The defaults are conservative: 1-hour TTL, 0.95 similarity threshold, key-scoped (your cache is namespaced to your API key, never cross-account). For most workloads that's the right setting. If you're tuning for a specific use case — tighter TTL on volatile data, lower threshold on a domain where paraphrases are common, project-level scope across multiple keys — those knobs are part of the Pro plan.

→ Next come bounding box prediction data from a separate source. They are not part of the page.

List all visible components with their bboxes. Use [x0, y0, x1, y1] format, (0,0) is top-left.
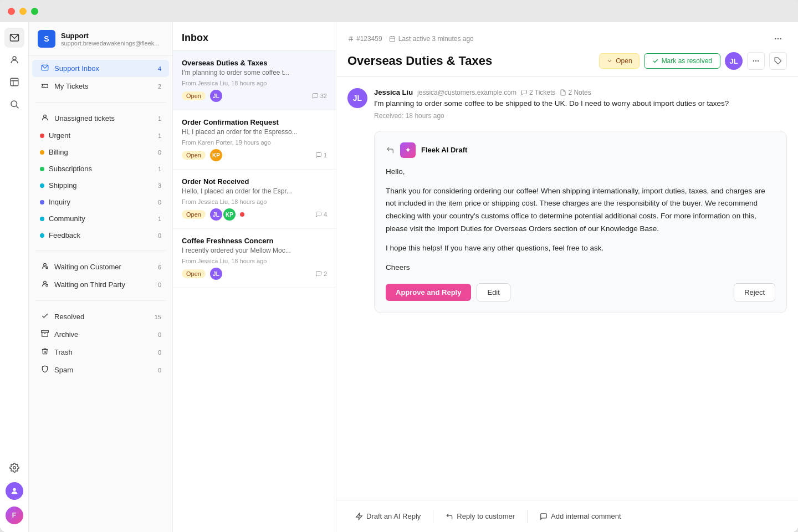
urgent-dot: [40, 134, 44, 138]
waiting-customer-label: Waiting on Customer: [54, 263, 148, 271]
reply-to-customer-button[interactable]: Reply to customer: [438, 508, 523, 524]
close-button[interactable]: [8, 8, 15, 15]
reply-bar: Draft an AI Reply Reply to customer Add …: [336, 500, 798, 532]
nav-sidebar: S Support support.brewedawakenings@fleek…: [29, 22, 173, 532]
assignee-avatar[interactable]: JL: [725, 52, 743, 70]
ai-draft-author: Fleek AI Draft: [421, 146, 467, 154]
ticket-title: Overseas Duties & Taxes: [347, 54, 492, 68]
mark-resolved-button[interactable]: Mark as resolved: [644, 53, 720, 69]
message-text: I'm planning to order some coffee to be …: [374, 98, 787, 110]
svg-point-11: [44, 263, 47, 266]
ticket-item[interactable]: Order Confirmation Request Hi, I placed …: [173, 110, 336, 170]
fleek-icon-btn[interactable]: F: [6, 507, 23, 524]
ai-draft-body: Hello, Thank you for considering orderin…: [386, 166, 775, 275]
svg-marker-34: [356, 513, 362, 520]
sidebar-item-billing[interactable]: Billing 0: [32, 144, 169, 160]
maximize-button[interactable]: [31, 8, 38, 15]
sidebar-item-spam[interactable]: Spam 0: [32, 361, 169, 378]
last-active-text: Last active 3 minutes ago: [398, 35, 474, 43]
nav-waiting-section: Waiting on Customer 6 Waiting on Third P…: [29, 254, 172, 297]
sidebar-item-subscriptions[interactable]: Subscriptions 1: [32, 161, 169, 177]
urgent-count: 1: [152, 132, 161, 139]
waiting-third-party-count: 0: [152, 282, 161, 288]
avatar: JL: [210, 208, 222, 221]
sidebar-item-archive[interactable]: Archive 0: [32, 326, 169, 343]
ticket-count-meta: 2 Tickets: [521, 89, 555, 96]
svg-point-7: [13, 467, 16, 469]
sidebar-item-trash[interactable]: Trash 0: [32, 344, 169, 361]
sidebar-item-shipping[interactable]: Shipping 3: [32, 177, 169, 193]
ticket-subject: Overseas Duties & Taxes: [182, 59, 327, 67]
archive-count: 0: [152, 331, 161, 338]
inbox-icon-btn[interactable]: [4, 28, 24, 48]
workspace-name: Support: [61, 32, 163, 40]
tag-button[interactable]: [769, 52, 787, 70]
main-content: #123459 Last active 3 minutes ago Overse…: [336, 22, 798, 532]
more-options-button[interactable]: [769, 30, 787, 48]
search-icon-btn[interactable]: [4, 94, 24, 114]
sidebar-item-community[interactable]: Community 1: [32, 211, 169, 227]
reject-draft-button[interactable]: Reject: [734, 283, 775, 301]
actions-more-button[interactable]: [747, 52, 765, 70]
message-body: Jessica Liu jessica@customers.example.co…: [374, 88, 787, 120]
ticket-preview: Hello, I placed an order for the Espr...: [182, 187, 327, 195]
ticket-preview: I recently ordered your Mellow Moc...: [182, 247, 327, 254]
spam-icon: [40, 365, 50, 375]
approve-reply-button[interactable]: Approve and Reply: [386, 284, 471, 301]
ticket-footer: Open JL 2: [182, 268, 327, 280]
resolved-count: 15: [152, 314, 161, 320]
edit-draft-button[interactable]: Edit: [477, 283, 510, 301]
workspace-email: support.brewedawakenings@fleek...: [61, 40, 163, 47]
feedback-label: Feedback: [49, 231, 148, 239]
svg-point-5: [11, 101, 17, 107]
nav-categories-section: Unassigned tickets 1 Urgent 1 Billing 0 …: [29, 106, 172, 247]
workspace-icon: S: [38, 30, 55, 48]
sidebar-item-waiting-customer[interactable]: Waiting on Customer 6: [32, 258, 169, 275]
add-internal-comment-button[interactable]: Add internal comment: [532, 508, 628, 524]
ticket-id-row: #123459 Last active 3 minutes ago: [347, 30, 787, 48]
minimize-button[interactable]: [19, 8, 27, 15]
ticket-list-body: Overseas Duties & Taxes I'm planning to …: [173, 51, 336, 532]
draft-ai-reply-button[interactable]: Draft an AI Reply: [347, 508, 428, 524]
svg-point-30: [753, 60, 754, 62]
ticket-item[interactable]: Overseas Duties & Taxes I'm planning to …: [173, 51, 336, 110]
orders-icon-btn[interactable]: [4, 72, 24, 92]
sidebar-item-waiting-third-party[interactable]: Waiting on Third Party 0: [32, 276, 169, 293]
sidebar-item-inquiry[interactable]: Inquiry 0: [32, 194, 169, 210]
billing-label: Billing: [49, 148, 148, 156]
trash-label: Trash: [54, 348, 148, 356]
inquiry-label: Inquiry: [49, 198, 148, 206]
fleek-logo: ✦: [400, 142, 416, 158]
ticket-footer: Open JL 32: [182, 90, 327, 102]
avatar: KP: [223, 208, 236, 221]
open-status-button[interactable]: Open: [599, 53, 639, 69]
status-badge: Open: [182, 269, 206, 278]
sidebar-item-resolved[interactable]: Resolved 15: [32, 308, 169, 325]
customer-message: JL Jessica Liu jessica@customers.example…: [347, 88, 787, 120]
urgent-indicator: [240, 212, 244, 217]
ticket-item[interactable]: Order Not Received Hello, I placed an or…: [173, 170, 336, 229]
shipping-count: 3: [152, 182, 161, 189]
svg-point-1: [13, 57, 16, 60]
notes-meta: 2 Notes: [560, 89, 591, 96]
sidebar-item-feedback[interactable]: Feedback 0: [32, 227, 169, 243]
my-tickets-count: 2: [152, 83, 161, 90]
trash-icon: [40, 347, 50, 357]
contacts-icon-btn[interactable]: [4, 50, 24, 70]
sidebar-item-urgent[interactable]: Urgent 1: [32, 127, 169, 144]
svg-point-28: [777, 38, 779, 40]
svg-rect-2: [11, 78, 18, 86]
sidebar-item-unassigned[interactable]: Unassigned tickets 1: [32, 110, 169, 127]
sidebar-item-support-inbox[interactable]: Support Inbox 4: [32, 60, 169, 77]
sidebar-item-my-tickets[interactable]: My Tickets 2: [32, 78, 169, 95]
ticket-title-row: Overseas Duties & Taxes Open Mark as res…: [347, 52, 787, 70]
subscriptions-dot: [40, 167, 44, 171]
svg-point-16: [46, 284, 48, 287]
profile-icon-btn[interactable]: [6, 482, 23, 500]
ai-draft-actions: Approve and Reply Edit Reject: [386, 283, 775, 301]
ticket-meta: From Jessica Liu, 18 hours ago: [182, 80, 327, 86]
ai-draft-header: ✦ Fleek AI Draft: [386, 142, 775, 158]
ticket-footer: Open KP 1: [182, 149, 327, 161]
settings-icon-btn[interactable]: [4, 458, 24, 478]
ticket-item[interactable]: Coffee Freshness Concern I recently orde…: [173, 229, 336, 288]
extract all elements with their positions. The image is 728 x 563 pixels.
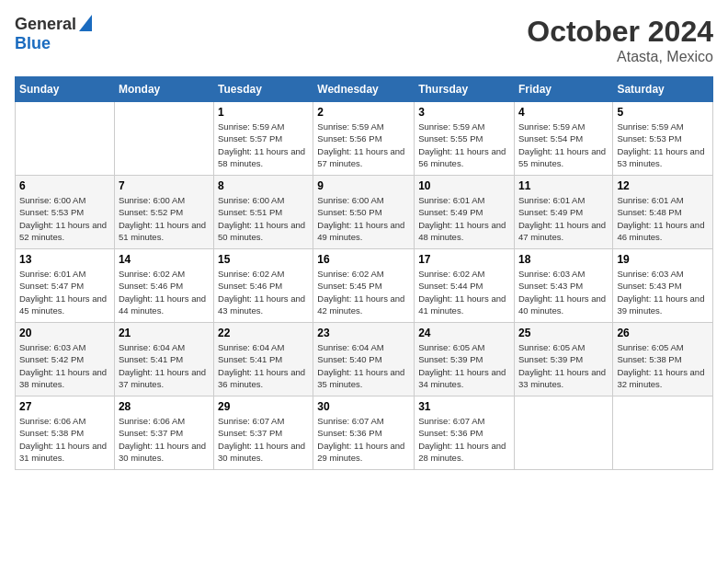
calendar-cell: 18Sunrise: 6:03 AM Sunset: 5:43 PM Dayli… [514,249,612,323]
calendar-cell: 23Sunrise: 6:04 AM Sunset: 5:40 PM Dayli… [313,323,415,396]
day-info: Sunrise: 6:07 AM Sunset: 5:36 PM Dayligh… [418,415,510,464]
calendar-cell: 3Sunrise: 5:59 AM Sunset: 5:55 PM Daylig… [415,102,515,176]
day-number: 16 [317,253,410,266]
page-header: General Blue October 2024 Atasta, Mexico [15,15,713,65]
day-info: Sunrise: 6:06 AM Sunset: 5:38 PM Dayligh… [19,415,110,464]
day-number: 15 [218,253,309,266]
day-number: 11 [518,179,609,192]
day-info: Sunrise: 6:00 AM Sunset: 5:53 PM Dayligh… [19,194,110,243]
week-row-4: 20Sunrise: 6:03 AM Sunset: 5:42 PM Dayli… [16,323,713,396]
logo: General Blue [15,15,92,52]
month-title: October 2024 [527,15,713,49]
weekday-header-monday: Monday [114,77,213,102]
logo-blue: Blue [15,35,92,53]
calendar-cell: 22Sunrise: 6:04 AM Sunset: 5:41 PM Dayli… [214,323,313,396]
logo-general: General [15,16,76,34]
day-info: Sunrise: 6:01 AM Sunset: 5:49 PM Dayligh… [418,194,510,243]
calendar-cell: 26Sunrise: 6:05 AM Sunset: 5:38 PM Dayli… [613,323,713,396]
svg-marker-0 [79,15,92,31]
week-row-1: 1Sunrise: 5:59 AM Sunset: 5:57 PM Daylig… [16,102,713,176]
weekday-header-tuesday: Tuesday [214,77,313,102]
calendar-cell: 16Sunrise: 6:02 AM Sunset: 5:45 PM Dayli… [313,249,415,323]
calendar-cell: 13Sunrise: 6:01 AM Sunset: 5:47 PM Dayli… [16,249,115,323]
week-row-5: 27Sunrise: 6:06 AM Sunset: 5:38 PM Dayli… [16,396,713,470]
day-info: Sunrise: 5:59 AM Sunset: 5:56 PM Dayligh… [317,121,410,169]
day-info: Sunrise: 5:59 AM Sunset: 5:57 PM Dayligh… [218,121,309,169]
day-info: Sunrise: 6:07 AM Sunset: 5:36 PM Dayligh… [317,415,410,464]
week-row-2: 6Sunrise: 6:00 AM Sunset: 5:53 PM Daylig… [16,176,713,249]
day-info: Sunrise: 6:07 AM Sunset: 5:37 PM Dayligh… [218,415,309,464]
day-number: 30 [317,400,410,413]
day-info: Sunrise: 6:03 AM Sunset: 5:43 PM Dayligh… [518,268,609,316]
day-number: 31 [418,400,510,413]
day-info: Sunrise: 6:03 AM Sunset: 5:43 PM Dayligh… [617,268,709,316]
day-info: Sunrise: 6:04 AM Sunset: 5:41 PM Dayligh… [218,341,309,390]
day-info: Sunrise: 6:04 AM Sunset: 5:41 PM Dayligh… [119,341,210,390]
day-info: Sunrise: 6:05 AM Sunset: 5:39 PM Dayligh… [418,341,510,390]
calendar-cell: 29Sunrise: 6:07 AM Sunset: 5:37 PM Dayli… [214,396,313,470]
day-info: Sunrise: 6:04 AM Sunset: 5:40 PM Dayligh… [317,341,410,390]
day-number: 24 [418,327,510,339]
calendar-cell: 11Sunrise: 6:01 AM Sunset: 5:49 PM Dayli… [514,176,612,249]
day-number: 20 [19,327,110,339]
day-info: Sunrise: 6:03 AM Sunset: 5:42 PM Dayligh… [19,341,110,390]
calendar-cell: 5Sunrise: 5:59 AM Sunset: 5:53 PM Daylig… [613,102,713,176]
day-info: Sunrise: 6:01 AM Sunset: 5:47 PM Dayligh… [19,268,110,316]
weekday-header-row: SundayMondayTuesdayWednesdayThursdayFrid… [16,77,713,102]
weekday-header-sunday: Sunday [16,77,115,102]
day-number: 10 [418,179,510,192]
calendar-cell: 27Sunrise: 6:06 AM Sunset: 5:38 PM Dayli… [16,396,115,470]
day-info: Sunrise: 6:02 AM Sunset: 5:46 PM Dayligh… [218,268,309,316]
logo-triangle-icon [79,15,92,31]
calendar-cell [514,396,612,470]
calendar-cell: 8Sunrise: 6:00 AM Sunset: 5:51 PM Daylig… [214,176,313,249]
day-number: 19 [617,253,709,266]
day-number: 18 [518,253,609,266]
calendar-cell: 1Sunrise: 5:59 AM Sunset: 5:57 PM Daylig… [214,102,313,176]
day-info: Sunrise: 6:02 AM Sunset: 5:44 PM Dayligh… [418,268,510,316]
calendar-cell: 6Sunrise: 6:00 AM Sunset: 5:53 PM Daylig… [16,176,115,249]
day-number: 26 [617,327,709,339]
day-number: 28 [119,400,210,413]
location-title: Atasta, Mexico [527,49,713,65]
weekday-header-thursday: Thursday [415,77,515,102]
day-number: 29 [218,400,309,413]
calendar-cell: 2Sunrise: 5:59 AM Sunset: 5:56 PM Daylig… [313,102,415,176]
calendar-cell: 30Sunrise: 6:07 AM Sunset: 5:36 PM Dayli… [313,396,415,470]
weekday-header-wednesday: Wednesday [313,77,415,102]
calendar-cell: 19Sunrise: 6:03 AM Sunset: 5:43 PM Dayli… [613,249,713,323]
day-number: 9 [317,179,410,192]
calendar-cell: 31Sunrise: 6:07 AM Sunset: 5:36 PM Dayli… [415,396,515,470]
calendar-cell: 20Sunrise: 6:03 AM Sunset: 5:42 PM Dayli… [16,323,115,396]
day-number: 27 [19,400,110,413]
calendar-cell: 14Sunrise: 6:02 AM Sunset: 5:46 PM Dayli… [114,249,213,323]
day-number: 7 [119,179,210,192]
calendar-table: SundayMondayTuesdayWednesdayThursdayFrid… [15,76,713,470]
day-info: Sunrise: 6:01 AM Sunset: 5:49 PM Dayligh… [518,194,609,243]
day-number: 3 [418,106,510,119]
title-block: October 2024 Atasta, Mexico [527,15,713,65]
calendar-cell: 9Sunrise: 6:00 AM Sunset: 5:50 PM Daylig… [313,176,415,249]
calendar-cell: 25Sunrise: 6:05 AM Sunset: 5:39 PM Dayli… [514,323,612,396]
week-row-3: 13Sunrise: 6:01 AM Sunset: 5:47 PM Dayli… [16,249,713,323]
calendar-cell [16,102,115,176]
day-info: Sunrise: 5:59 AM Sunset: 5:54 PM Dayligh… [518,121,609,169]
weekday-header-friday: Friday [514,77,612,102]
day-number: 22 [218,327,309,339]
day-number: 2 [317,106,410,119]
day-number: 23 [317,327,410,339]
calendar-cell: 24Sunrise: 6:05 AM Sunset: 5:39 PM Dayli… [415,323,515,396]
calendar-cell: 4Sunrise: 5:59 AM Sunset: 5:54 PM Daylig… [514,102,612,176]
weekday-header-saturday: Saturday [613,77,713,102]
day-number: 25 [518,327,609,339]
day-number: 21 [119,327,210,339]
calendar-cell [613,396,713,470]
day-number: 8 [218,179,309,192]
day-info: Sunrise: 6:00 AM Sunset: 5:52 PM Dayligh… [119,194,210,243]
day-info: Sunrise: 6:05 AM Sunset: 5:38 PM Dayligh… [617,341,709,390]
day-info: Sunrise: 6:05 AM Sunset: 5:39 PM Dayligh… [518,341,609,390]
calendar-cell: 15Sunrise: 6:02 AM Sunset: 5:46 PM Dayli… [214,249,313,323]
day-number: 12 [617,179,709,192]
day-info: Sunrise: 6:02 AM Sunset: 5:46 PM Dayligh… [119,268,210,316]
day-info: Sunrise: 6:00 AM Sunset: 5:51 PM Dayligh… [218,194,309,243]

The thing that surprised me in the build was how often the semantic layer earns its keep. Exact-match hit rates are stuck at single-to-low-double digits in any realistic traffic. The semantic layer is where actual savings materialize, and it's the layer that has to be tuned. We default to 0.95 because anything lower is risky out of the box; production users monitor and adjust. The fact that you can monitor at all — that every hit logs a similarity score in usage_logs — is the part that matters.

What this is not

Caching is not magic and it's not a substitute for picking the right model. If you're using Claude Opus for a query that Haiku could handle, no amount of caching closes that 20× cost gap on the misses. Routing comes first. Caching is the layer underneath: it makes the right model call cheaper when traffic repeats. The same way you wouldn't ship a web app without browser caching, you shouldn't ship an AI app without prompt caching. It's just hygiene.

The bill you should be paying is the bill for the AI you actually consumed. Caching is what you do to get there.